5. console tools called by setuptools plugins.

There is usually no reason to call all these from a privileged user. But some packages are still available on pypi as sdists only, so users installing them with sudo pip result in them being fetched and built from root. I personally have disabled fetching anything from pypi, BTW.

The most severe issue for me is editable install. It is extremily inconvenient to rebuild wheels and reinstall them after every minorest change when developing python code that must be run from root. I know it introduces local privilege escalation, but TBH if one runs untrustworthy code on own machine, he is already deeply in danger.

The issue got more severe today because of https://github.com/pypa/setuptools_scm/issues/707 . setuptools_scm is a tool to get version from git tags, it calls git for that. But pip runs wheel building from root, while the source dir is usually owned by the user initiating the build. The recent fix in git to eliminate such vulnerabilities checks that the user running git is the same as the user owning the repo. Of course fakeroot is the workaround, but I think a more correct solution is needed.

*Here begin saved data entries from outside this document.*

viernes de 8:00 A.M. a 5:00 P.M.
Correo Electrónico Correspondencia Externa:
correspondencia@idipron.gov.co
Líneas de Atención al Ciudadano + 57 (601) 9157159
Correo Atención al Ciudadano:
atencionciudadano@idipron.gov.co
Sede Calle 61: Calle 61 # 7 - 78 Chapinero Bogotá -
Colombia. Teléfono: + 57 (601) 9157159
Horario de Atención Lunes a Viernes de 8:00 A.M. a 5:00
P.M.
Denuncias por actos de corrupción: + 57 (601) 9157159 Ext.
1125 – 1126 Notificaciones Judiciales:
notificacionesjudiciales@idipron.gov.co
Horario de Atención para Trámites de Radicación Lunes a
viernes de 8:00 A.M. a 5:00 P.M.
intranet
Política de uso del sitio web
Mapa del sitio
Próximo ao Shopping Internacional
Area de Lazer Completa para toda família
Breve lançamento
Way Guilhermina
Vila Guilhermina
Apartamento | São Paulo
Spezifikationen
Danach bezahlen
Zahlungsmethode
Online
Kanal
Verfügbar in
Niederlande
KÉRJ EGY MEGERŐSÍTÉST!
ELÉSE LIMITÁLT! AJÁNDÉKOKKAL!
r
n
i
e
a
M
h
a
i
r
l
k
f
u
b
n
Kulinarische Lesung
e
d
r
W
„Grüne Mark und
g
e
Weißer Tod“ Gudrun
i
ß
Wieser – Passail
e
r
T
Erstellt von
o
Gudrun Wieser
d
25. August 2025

Describe the solution you'd like

1. pip should detect the user that has started it via sudo
2. pip should build a wheel from that user and only install from root
3. pip should detect if there are any sandboxing solutions present in the system, and should use it to allow wheel building process to write only to the source dir and to the build dir.

Alternative Solutions

No.

Additional context

• https://github.com/pypa/setuptools_scm/issues/707

• 7802

Code of Conduct

• [X] I agree to follow the PSF Code of Conduct.

[pfmoore]

Running pip as root is not supported in any case, so you simply shouldn't do this (or if you do, you should be aware of, and deal with, the consequences yourself). From your description, it sounds like you are at least aware of the risks, so that is good. But pip won't address these risks for you, that's something you have to handle yourself (ideally by not running sudo pip in the first place...)

[zahlman]

I think solving the problem should be straightforward now that there are isolated builds running in subprocesses.

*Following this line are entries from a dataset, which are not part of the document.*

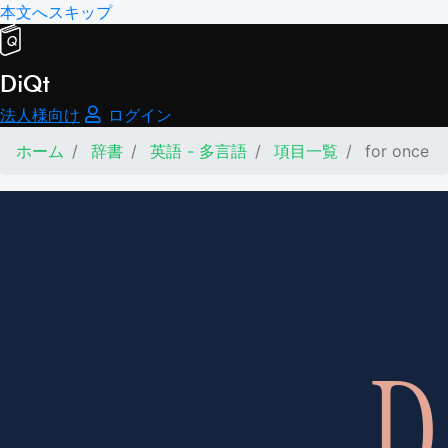
本文へスキップ
DiQt
法人様向け
ログイン
ホーム
辞書
英語 - 多言語
項目一覧
for once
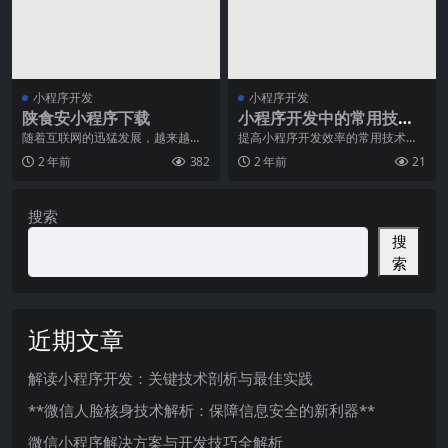
小程序开发
小程序开发
陕食安小程序下载
小程序开发中的常用技术
和工具
随着互联网的迅猛发展，越来越多
提高小程序开发效率的常用技术和
的人已经开始使用手机进行各种日
工具近年来，随着移动互联网的发
2 年前
382
2 年前
21
常操作，如购物、社交
展，小程序逐渐成为了
搜索
搜
索
近期文章
解读小程序开发：关键技术剖析与最佳实践
**微信人脸核身技术解析：保障信息安全的新利器**
微信小程序解决方案与开发技巧全解析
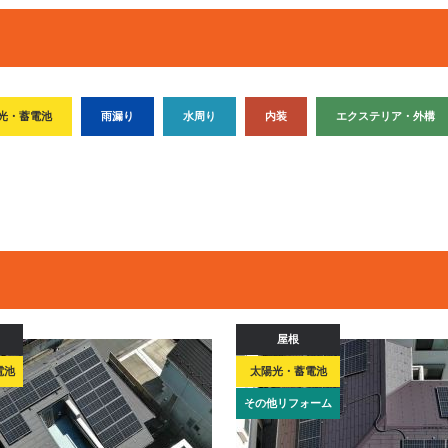
光・蓄電池
雨漏り
水周り
内装
エクステリア・外構
屋根
電池
太陽光・蓄電池
その他リフォーム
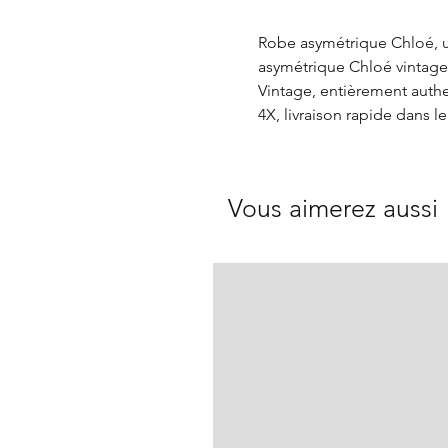
Robe asymétrique Chloé, u
asymétrique Chloé vintage
Vintage, entièrement auth
4X, livraison rapide dans l
Vous aimerez aussi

A demonstration - in an otherwise empty directory:

$ cat > setup.py
import os

raise ValueError(os.geteuid())
$ python -m venv test_venv
$ sudo test_venv/bin/pip install -e .
Obtaining file:///...
  Preparing metadata (setup.py) ... error
  error: subprocess-exited-with-error

  × python setup.py egg_info did not run successfully.
  │ exit code: 1
  ╰─> [6 lines of output]
      Traceback (most recent call last):
        File "<string>", line 2, in <module>
        File "<pip-setuptools-caller>", line 34, in <module>
        File "/path/to/setup.py", line 3, in <module>
          raise ValueError(os.geteuid())
      ValueError: 0
      [end of output]

(Etc.) All that should be necessary is:

1. The spawned subprocess should os.seteuid() (or the main process should temporarily do so before spawning) to run as the original user (int(os.environ[SUDO_UID])) or as nobody before setup.py is invoked.
2. Group membership should be cleared (os.setgroups([]) - ref. https://stackoverflow.com/questions/2699907).

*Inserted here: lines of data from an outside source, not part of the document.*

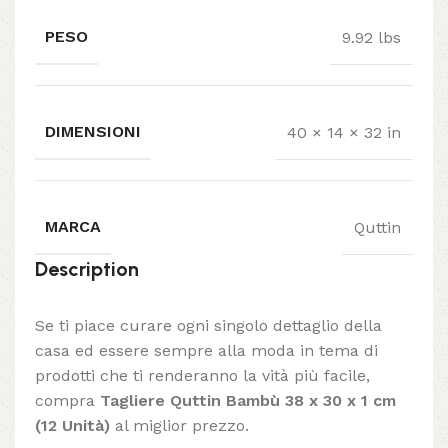
PESO
9.92 lbs
DIMENSIONI
40 × 14 × 32 in
MARCA
Quttin
Description
Se ti piace curare ogni singolo dettaglio della
casa ed essere sempre alla moda in tema di
prodotti che ti renderanno la vità più facile,
compra
Tagliere Quttin Bambù 38 x 30 x 1 cm
(12 Unità)
al miglior prezzo.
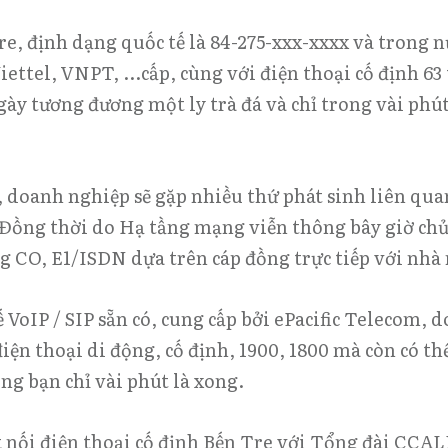
re, định dạng quốc tế là 84-275-xxx-xxxx và trong n
ettel, VNPT, ...cấp, cùng với
điện thoại cố định 63 
ày tương đương một ly trà đá và chỉ trong vài phút 
, doanh nghiệp sẽ gặp nhiều thứ phát sinh liên qua
Đồng thời do Hạ tầng mạng viễn thông bây giờ chủ 
ung CO, E1/ISDN dựa trên cáp đồng trực tiếp với n
VoIP / SIP sẵn có, cung cấp bởi
ePacific Telecom
, 
 điện thoại di động, cố định, 1900, 1800 mà còn có 
g bạn chỉ vài phút là xong.
t nối điện thoại cố định Bến Tre với Tổng đài CCAL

Allowing the build process to run as root increases the attack surface area: malware (whether typo-squatted, supply-chain-attacked etc.) now gets to do its work with admin privileges automatically at install time, before the local source can be inspected. Dropping rights for wheel building is a useful mitigation: even if malware were installed globally by sudo pip, if the install process only has user rights, it can't harm the system until the installed package is actually used. It also represents defense-in-depth in case Setuptools, or another popular build system, gets compromised.

Telling people "running pip as root is not supported" ignores the huge volume of bad authoritative advice already out there as described in https://github.com/pypa/pip/issues/7802#issuecomment-593698570 ). It also ignores the fact that Pipx explicitly supports global installation with the --global flag now (as discussed in #12651), which of course requires sudo rights, which will of course be passed on to Pip (so that it can unpack files in a root-owned directory).

Using --only-binary=:all: is an incomplete workaround; sometimes wheels do need to be built. (Especially as long as "editable wheels" are the primary model for editable installs.)

It's also possible, I suppose, to install in a user venv, manually fix all the paths in the venv according to what they'll need to be, and then sudo mv it to an appropriate location. But this is complex enough to justify automation already. Installation into an existing global venv (like with pipx inject) or (for those who really live dangerously) the system Python would be even more awkward.